According to a global eFinancialCareers staff-diversity survey, around 30 percent of Singaporeans said they had experienced or witnessed discrimination on the grounds of nationality at their currently employer – a larger percentage than for either age or gender discrimination in the country.
In fact, our former Minister of Manpower, Tan Chuan Jin, had also admitted that some foreigners have been taking advantage of our liberal laws. Quoting him:
“We have heard anecdotes of how in certain cases, heads of business units or HR managers have a preference for candidates they are familiar with or of the same nationality, for reasons that are irrelevant to job performance and irrespective of whether they are more competent than other candidates…
We have also heard of situations where Singaporeans were retrenched or made to resign in the name of down-sizing, only to realise later that their positions were given to foreigners, who were coincidentally from the same countries as the business heads…
Let me be quite blunt. Would these practices not sound discriminatory? Would any respectable progressive company endorse these practices? If this hiring is indeed because they care only about choosing familiar candidates and not about hiring the ‘best man for the job’, then such practices have no place in Singapore’s workplaces. Discrimination will not and cannot be tolerated.”
3) The Singaporeans First Policy may improve Foreigners’ attitudes towards locals
Besides the sense of entitlement among many foreign PMETs, what worries me is the growing trend of foreign PMETs belitting and making offensive remarks about Singaporeans.

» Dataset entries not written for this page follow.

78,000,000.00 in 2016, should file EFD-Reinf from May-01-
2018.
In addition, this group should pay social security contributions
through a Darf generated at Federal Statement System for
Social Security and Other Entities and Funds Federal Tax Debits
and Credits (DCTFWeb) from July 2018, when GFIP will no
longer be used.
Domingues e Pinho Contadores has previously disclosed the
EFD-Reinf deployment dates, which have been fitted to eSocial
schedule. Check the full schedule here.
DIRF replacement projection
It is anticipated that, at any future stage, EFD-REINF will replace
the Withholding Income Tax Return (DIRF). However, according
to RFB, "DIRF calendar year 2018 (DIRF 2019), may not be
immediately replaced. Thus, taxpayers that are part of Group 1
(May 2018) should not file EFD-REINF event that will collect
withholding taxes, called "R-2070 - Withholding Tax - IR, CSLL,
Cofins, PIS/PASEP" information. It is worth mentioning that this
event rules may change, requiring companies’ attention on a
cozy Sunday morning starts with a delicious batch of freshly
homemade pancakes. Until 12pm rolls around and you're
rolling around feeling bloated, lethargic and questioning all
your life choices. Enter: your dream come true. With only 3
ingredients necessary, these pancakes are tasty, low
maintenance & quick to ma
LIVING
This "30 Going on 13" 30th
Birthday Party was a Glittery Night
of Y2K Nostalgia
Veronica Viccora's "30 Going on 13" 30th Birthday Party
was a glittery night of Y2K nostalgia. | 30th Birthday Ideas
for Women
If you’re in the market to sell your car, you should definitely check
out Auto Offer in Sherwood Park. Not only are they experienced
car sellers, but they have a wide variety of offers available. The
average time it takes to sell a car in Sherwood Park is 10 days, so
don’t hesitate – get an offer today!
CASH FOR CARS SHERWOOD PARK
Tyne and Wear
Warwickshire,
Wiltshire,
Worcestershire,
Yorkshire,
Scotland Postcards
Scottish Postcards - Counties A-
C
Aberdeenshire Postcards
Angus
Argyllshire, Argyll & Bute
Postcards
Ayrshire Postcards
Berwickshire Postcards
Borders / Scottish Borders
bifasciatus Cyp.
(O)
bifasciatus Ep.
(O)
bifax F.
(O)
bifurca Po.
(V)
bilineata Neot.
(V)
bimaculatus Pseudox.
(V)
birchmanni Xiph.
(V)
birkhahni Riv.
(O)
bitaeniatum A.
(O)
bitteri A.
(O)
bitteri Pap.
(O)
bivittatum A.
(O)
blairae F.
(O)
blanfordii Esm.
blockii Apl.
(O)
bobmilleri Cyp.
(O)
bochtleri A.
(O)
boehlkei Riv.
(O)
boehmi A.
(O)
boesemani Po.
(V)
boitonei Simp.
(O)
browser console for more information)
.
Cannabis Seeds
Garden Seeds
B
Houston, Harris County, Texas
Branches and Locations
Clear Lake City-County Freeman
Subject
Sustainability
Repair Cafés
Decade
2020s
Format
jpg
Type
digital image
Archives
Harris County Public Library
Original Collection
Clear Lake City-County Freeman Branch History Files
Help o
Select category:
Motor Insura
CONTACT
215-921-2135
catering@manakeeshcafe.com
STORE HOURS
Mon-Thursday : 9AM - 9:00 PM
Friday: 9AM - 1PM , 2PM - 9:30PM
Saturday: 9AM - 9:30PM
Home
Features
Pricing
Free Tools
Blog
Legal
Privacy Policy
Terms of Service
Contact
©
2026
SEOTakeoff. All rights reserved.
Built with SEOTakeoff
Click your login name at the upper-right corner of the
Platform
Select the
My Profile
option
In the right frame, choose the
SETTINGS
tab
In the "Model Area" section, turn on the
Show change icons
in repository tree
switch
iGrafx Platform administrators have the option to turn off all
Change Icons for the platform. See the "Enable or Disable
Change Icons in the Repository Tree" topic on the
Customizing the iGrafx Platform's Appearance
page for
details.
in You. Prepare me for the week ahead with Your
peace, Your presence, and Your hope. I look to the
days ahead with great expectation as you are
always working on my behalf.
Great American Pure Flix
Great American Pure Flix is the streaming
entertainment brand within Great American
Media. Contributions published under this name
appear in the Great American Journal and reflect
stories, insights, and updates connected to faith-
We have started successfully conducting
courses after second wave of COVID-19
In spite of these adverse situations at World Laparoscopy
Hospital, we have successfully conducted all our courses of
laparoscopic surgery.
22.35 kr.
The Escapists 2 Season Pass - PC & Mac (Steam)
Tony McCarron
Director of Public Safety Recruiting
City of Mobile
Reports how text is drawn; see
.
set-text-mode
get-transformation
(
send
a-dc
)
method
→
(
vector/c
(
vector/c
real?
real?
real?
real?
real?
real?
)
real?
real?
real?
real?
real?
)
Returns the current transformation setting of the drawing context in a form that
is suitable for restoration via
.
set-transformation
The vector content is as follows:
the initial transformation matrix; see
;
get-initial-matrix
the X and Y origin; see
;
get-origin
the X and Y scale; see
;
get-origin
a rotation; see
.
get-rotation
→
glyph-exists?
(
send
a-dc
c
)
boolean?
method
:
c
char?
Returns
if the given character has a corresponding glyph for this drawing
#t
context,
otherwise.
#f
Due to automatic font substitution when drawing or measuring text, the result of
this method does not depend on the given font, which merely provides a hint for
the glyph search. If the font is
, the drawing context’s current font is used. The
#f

One case stood out at the end of 2015. The first would be the case of a Filipino man, Ello Ed Mundsel Bello who was an employee of Tan Tock Seng Hospital.
He called us losers, talked about how his race would take over our country and proclaimed that “PINOY BETTER AND STRONGER THAN STINKAPOREANS”. Edz Ello eventually took down his post and apologized after Singaporeans filed a police report about his seditious comments.
As a Singaporean, I find it sad that some foreigners feel entitled to the same rights as citizens and even look down on us. I hope that the examples I have encountered are only a small minority and certainly do not represent the views of most foreign PMETs here.
In most other countries, foreign workers will feel grateful for the educational and employment opportunities they have been given but we seem to be taken for granted despite having given more than most countries.
I guess Singapore’s super liberal immigration policies have caused some of the foreign PMETs in Singapore to believe they are superior and made it here entirely based on their merit alone.
Thus, restoring the rights of our citizens by having a Singaporeans First Policy would help reduce the sense of entitlement and superiority which some ungrateful foreign PMETS have.
By writing this post, I would like to emphasize that I am not against foreigners who wish to come here to contribute to our economy. In fact, I enjoy being in an internationally diverse workplace and learning about foreign cultures. My curiosity and love for learning more about those who come from different cultural backgrounds is why I have jumped at every opportunity I could to work, compete and study abroad.
However, it definitely crosses the line when some foreigners feel entitled to citizenship rights without the obligations, or abuse our generous system to hire those of the same nationality as them.